An Iraqi court has sentenced three French citizens to death after finding them guilty for joining the Islamic State group.
They are the first French IS members that received death sentences in Iraq. The hearings push forward the trials of hundreds of people — many of them foreigners — captured after the militant group lost its final stronghold in Syria last year.
The three sentenced on Sunday, Kevin Gonot, Leonard Lopez and Salim Machou, are among 12 French citizens who were caught in Syria by U.S.-backed Syrian Democratic Forces.

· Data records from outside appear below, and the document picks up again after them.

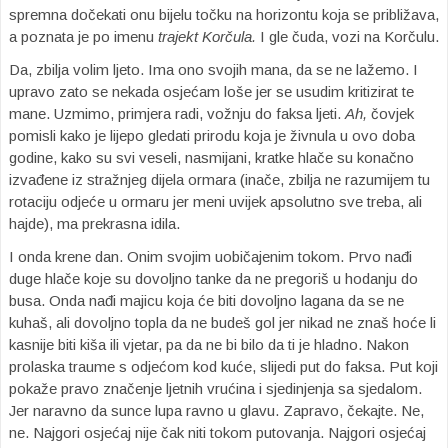
spremna dočekati onu bijelu točku na horizontu koja se približava,
a poznata je po imenu
trajekt Korčula.
I gle čuda, vozi na Korčulu.
Da, zbilja volim ljeto. Ima ono svojih mana, da se ne lažemo. I
upravo zato se nekada osjećam loše jer se usudim kritizirat te
mane. Uzmimo, primjera radi, vožnju do faksa ljeti.
Ah,
čovjek
pomisli kako je lijepo gledati prirodu koja je živnula u ovo doba
godine, kako su svi veseli, nasmijani, kratke hlače su konačno
izvađene iz stražnjeg dijela ormara (inače, zbilja ne razumijem tu
rotaciju odjeće u ormaru jer meni uvijek apsolutno sve treba, ali
hajde), ma prekrasna idila.
I onda krene dan. Onim svojim uobičajenim tokom. Prvo nađi
duge hlače koje su dovoljno tanke da ne pregoriš u hodanju do
busa. Onda nađi majicu koja će biti dovoljno lagana da se ne
kuhaš, ali dovoljno topla da ne budeš gol jer nikad ne znaš hoće li
kasnije biti kiša ili vjetar, pa da ne bi bilo da ti je hladno. Nakon
prolaska traume s odjećom kod kuće, slijedi put do faksa. Put koji
pokaže pravo značenje ljetnih vrućina i sjedinjenja sa sjedalom.
Jer naravno da sunce lupa ravno u glavu. Zapravo, čekajte. Ne,
ne. Najgori osjećaj nije čak niti tokom putovanja. Najgori osjećaj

They were transferred to Iraqi custody in February.
They can appeal their death sentence.
Last Monday, another French man and a German woman were sentenced to life in prison in Iraq for belonging to IS.
Nadia Rainer Hermann, a 22-year-old German national, and Lahcen Ammar Gueboudj, who reports say is on his 50s, pleaded not guilty to joining the Islamist group that waged a campaign of terror in Syria in 2014.
Gueboudj and Hermann were tried individually, but their sentencing was with another 13 people tried on Monday in crowded small courtroom.
Human Rights Watch and other rights groups denounced Iraq's anti-terror trials. They say Iraqi courts generally depend on circumstantial evidence or confessions obtained under torture.
According to an Amnesty International report in April, Iraq remains in the top five "executioner" nations in the world.